5.4 In het onderhavige geval heeft appellant niet aannemelijk gemaakt dat de satellietbeelden door GeoRas verkeerd zijn geïnterpreteerd en dat door verweerder afgekeurde oppervlakte van de in rubriek 2.2 genoemde percelen toch premiewaardig is. De twijfel die appellant over de betrouwbaarheid van de interpretatie van de satellietbeelden heeft, omdat op het afgekeurde deel van perceel 9 (en 11) hetzelfde gewas is geteeld als op het goedgekeurde deel, is onvoldoende. Dat op het afgekeurde perceel daadwerkelijk hetzelfde gewas heeft gestaan, is immers niet met enig stuk onderbouwd.
5.5 Nu aan appellant voor de in rubriek 2.2 aangeduide percelen voor de jaren 2000, 2001 en 2002 subsidie is verstrekt, terwijl achteraf is komen vast te staan dat hij hierop geen aanspraak kon maken, was verweerder ingevolge artikel 14 van Verordening (EEG) nr. 3887/92 (voor de jaren 2000 en 2001) en ingevolge artikel 49 van Verordening (EG) nr. 2419/2001 (voor het jaar 2002) gehouden de premietoekenningen ongedaan te maken en de op basis van die toekenningen uitbetaalde bedragen terug te vorderen.
Het gaat hier om een verplichting tot terugvordering, die rechtstreeks voortvloeit uit het Europese recht en geheel daardoor gereguleerd wordt.

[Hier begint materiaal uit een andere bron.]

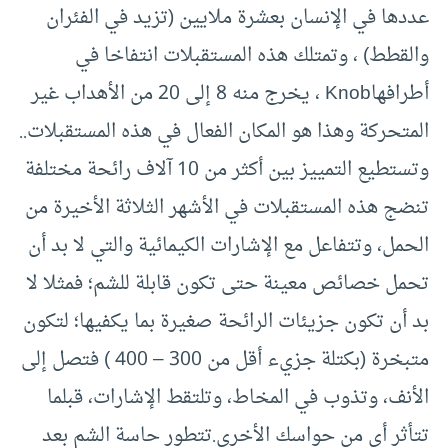
عددها في الإنسان بعشرة ملايين (تزيد في الفئران
والقطط) ، وتمتلك هذه المستقبلات انتفاخا في
أطرافهاKnob ، يخرج منه 8 إلى 20 من الأهداب غير
المتحركة وهذا هو المكان الفعال في هذه المستقبلات..
وتستطيع التمييز بين أكثر من 10 آلاف رائحة مختلفة
تنضج هذه المستقبلات في الأشهر الثلاثة الأخيرة من
الحمل، وتتفاعل مع الإشارات الكيمائية والتي لا بد أن
تحمل خصائص معينة حتى تكون قابلة للشم؛ فمثلا لا
بد أن تكون جزيئات الرائحة صغيرة بما يكفيها؛ لتكون
متبخرة (بكتلة جزيء أقل من 300 – 400 ) فتصل إلى
الأنف، وتذوب في المخاط، وتلتقط الإشارات، قبلما
تتأثر أي من حواسك الأخرى.تتطور حاسة الشم بعد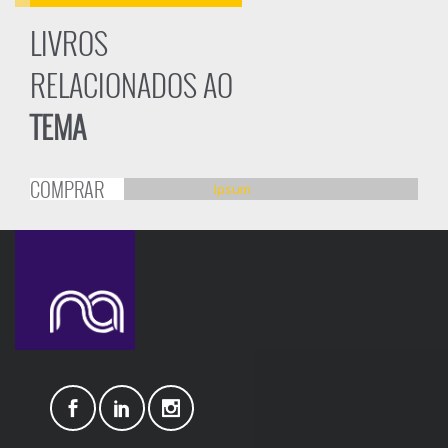
LIVROS
RELACIONADOS AO
TEMA
COMPRAR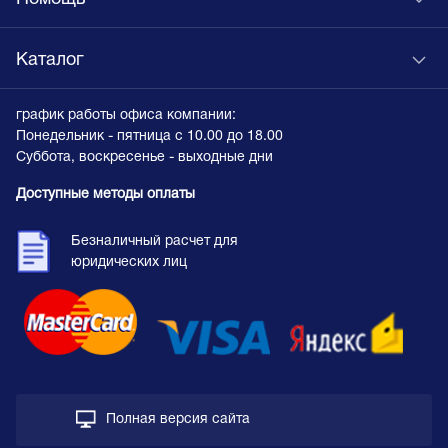
Каталог
график работы офиса компании:
Понедельник - пятница с 10.00 до 18.00
Суббота, воскресенье - выходные дни
Доступные методы оплаты
Безналичный расчет для
юридических лиц
Полная версия сайта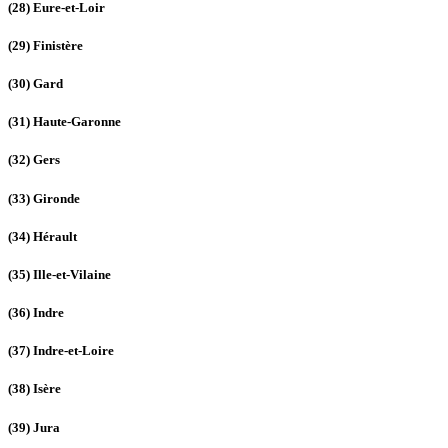
(28)
Eure-et-Loir
(29)
Finistère
(30)
Gard
(31)
Haute-Garonne
(32)
Gers
(33)
Gironde
(34)
Hérault
(35)
Ille-et-Vilaine
(36)
Indre
(37)
Indre-et-Loire
(38)
Isère
(39)
Jura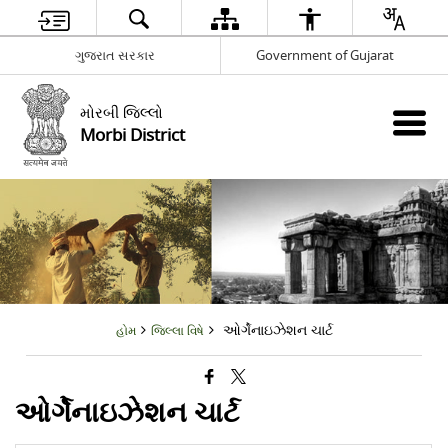
ગુજરાત સરકાર
Government of Gujarat
મોરબી જિલ્લો
Morbi District
ઓર્ગેનાઇઝેશન ચાર્ટ
હોમ
જિલ્લા વિષે
ઓર્ગેનાઇઝેશન ચાર્ટ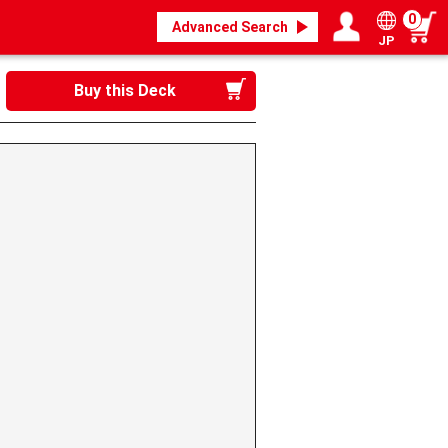
0
Advanced Search
JP
Login / Register
My page
Buy this Deck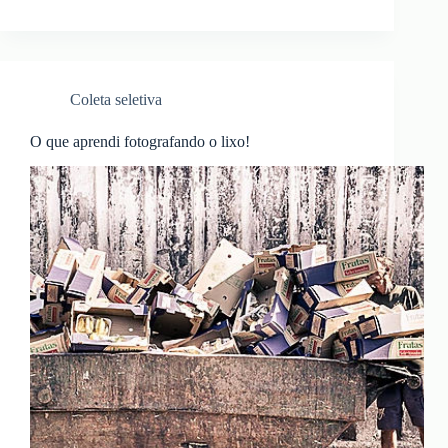
Coleta seletiva
O que aprendi fotografando o lixo!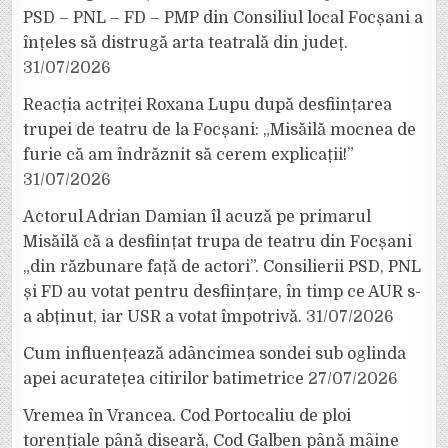
PSD – PNL – FD – PMP din Consiliul local Focșani a
înțeles să distrugă arta teatrală din județ.
31/07/2026
Reacția actriței Roxana Lupu după desființarea
trupei de teatru de la Focșani: „Misăilă mocnea de
furie că am îndrăznit să cerem explicații!”
31/07/2026
Actorul Adrian Damian îl acuză pe primarul
Misăilă că a desființat trupa de teatru din Focșani
„din răzbunare față de actori”. Consilierii PSD, PNL
și FD au votat pentru desființare, în timp ce AUR s-
a abținut, iar USR a votat împotrivă.
31/07/2026
Cum influențează adâncimea sondei sub oglinda
apei acuratețea citirilor batimetrice
27/07/2026
Vremea în Vrancea. Cod Portocaliu de ploi
torențiale până diseară, Cod Galben până mâine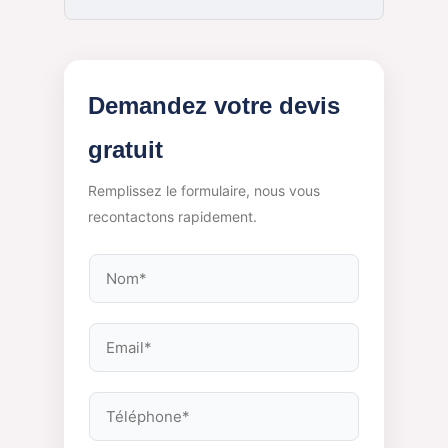
Demandez votre devis
gratuit
Remplissez le formulaire, nous vous
recontactons rapidement.
N
o
m
E
*
m
a
T
i
é
l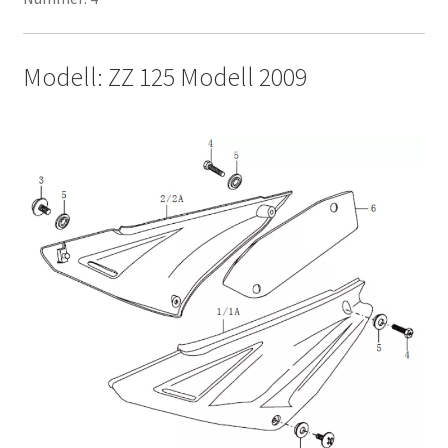
Modell: ZZ 125 Modell 2009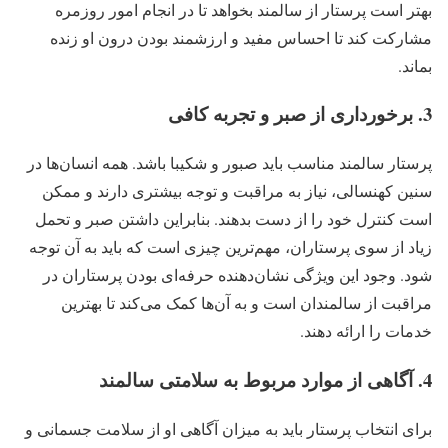
بهتر است پرستار از سالمند بخواهد تا در انجام امور روزمره
مشارکت کند تا احساس مفید و ارزشمند بودن درون او زنده
بماند.
3. برخورداری از صبر و تجربه کافی
پرستار سالمند مناسب باید صبور و شکیبا باشد. همه انسان‌ها در
سنین کهنسالی، نیاز به مراقبت و توجه بیشتری دارند و ممکن
است کنترل خود را از دست بدهند. بنابراین داشتن صبر و تحمل
زیاد از سوی پرستاران، مهم‌ترین چیزی است که باید به آن توجه
شود. وجود این ویژگی نشان‌دهنده حرفه‌ای بودن پرستاران در
مراقبت از سالمندان است و به آن‌ها کمک می‌کند تا بهترین
خدمات را ارائه دهند.
4. آگاهی از موارد مربوط به سلامتی سالمند
برای انتخاب پرستار باید به میزان آگاهی او از سلامت جسمانی و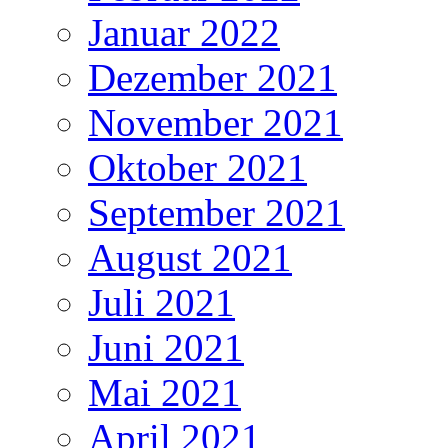
Januar 2022
Dezember 2021
November 2021
Oktober 2021
September 2021
August 2021
Juli 2021
Juni 2021
Mai 2021
April 2021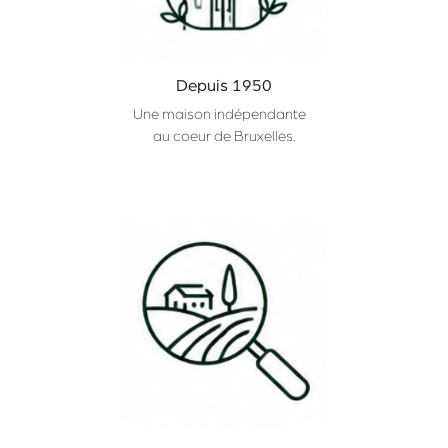
Depuis 1950
Une maison indépendante
au coeur de Bruxelles.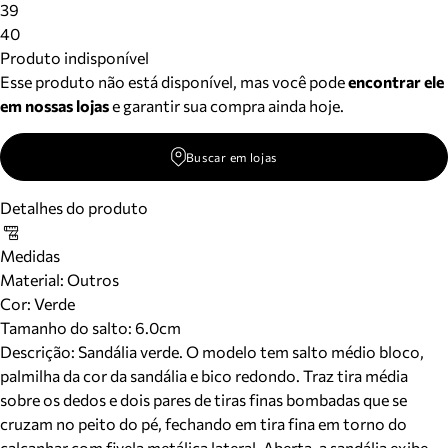
39
40
Produto indisponível
Esse produto não está disponível, mas você pode
encontrar ele
em nossas lojas
e garantir sua compra ainda hoje.
Buscar em lojas
Detalhes do produto
Medidas
Material
:
Outros
Cor
:
Verde
Tamanho do salto:
6.0cm
Descrição:
Sandália verde. O modelo tem salto médio bloco,
palmilha da cor da sandália e bico redondo. Traz tira média
sobre os dedos e dois pares de tiras finas bombadas que se
cruzam no peito do pé, fechando em tira fina em torno do
calcanhar com fivela metálica lateral. Aberta, a sandália exibe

5.6 Verweerder was voorts verplicht de sanctie van artikel 9, tweede lid, van Verordening (EEG) nr. 3887/92 (voor de jaren 2000 en 2001) en van artikel 32, eerste lid, van Verordening (EG) nr. 2419/2001 (voor het jaar 2002) toe te passen. Het College verwijst ter zake naar het arrest van het Hof van Justitie van de Europese Gemeenschappen van 19 november 2002, C-304/00, Jur. I-10737, inzake W.H. Strawson (Farms) Ltd en J.A. Gagg & Sons (a firm). Daaruit blijkt dat, indien een aanvrager gedurende enkele jaren achtereen een grotere oppervlakte aanvraagt dan geconstateerd wordt, als zulks eenmaal is vastgesteld en op basis daarvan de toekenning van steun herzien wordt, voor ieder van die jaren de uit Verordening (EEG) nr. 3887/92 dan wel Verordening (EG) nr. 2419/2001 voortvloeiende sancties opgelegd dienen te worden, onverminderd de verjaringstermijn bepaald in artikel 3, eerste lid, van Verordening (EG, Euratom) nr. 2988/95. Dit betekent dat ter zake van een gelijke overtreding in meerdere jaren achteraf over ieder jaar een sanctie moet worden opgelegd. Naar het Hof heeft vastgesteld, is zulks niet in strijd te achten met het evenredigheidsbeginsel.
Indien een aanvrager een aanvraag indient voor percelen waarvan hij niet aannemelijk kan maken dat deze aan de voorwaarden voldoen, komt dat voor zijn rekening en risico.
Dat eerst op de hoorzitting in bezwaar een satellietbeeld van 5 juli 1987 is getoond, kan tenslotte niet tot vernietiging van de bestreden besluiten leiden. Appellant is zowel bij de hoorzitting in bezwaar als in beroep in de gelegenheid geweest op het satellietbeeld van 5 juli 1987 te reageren en hij heeft van die mogelijkheid ook gebruik gemaakt. Niet valt in te zien dat appellant in zijn belangen is geschaad.
5.7 Gelet op al het voorgaande dient het beroep ongegrond te worden verklaard.
Voor een veroordeling in de proceskosten vindt het College geen aanleiding.
6. De beslissing
Het College verklaart het beroep ongegrond.
Aldus gewezen door mr. E.J.M. Heijs, in tegenwoordigheid van mr. M.S. Hoppener als griffier, en uitgesproken in het openbaar op 9 november 2005.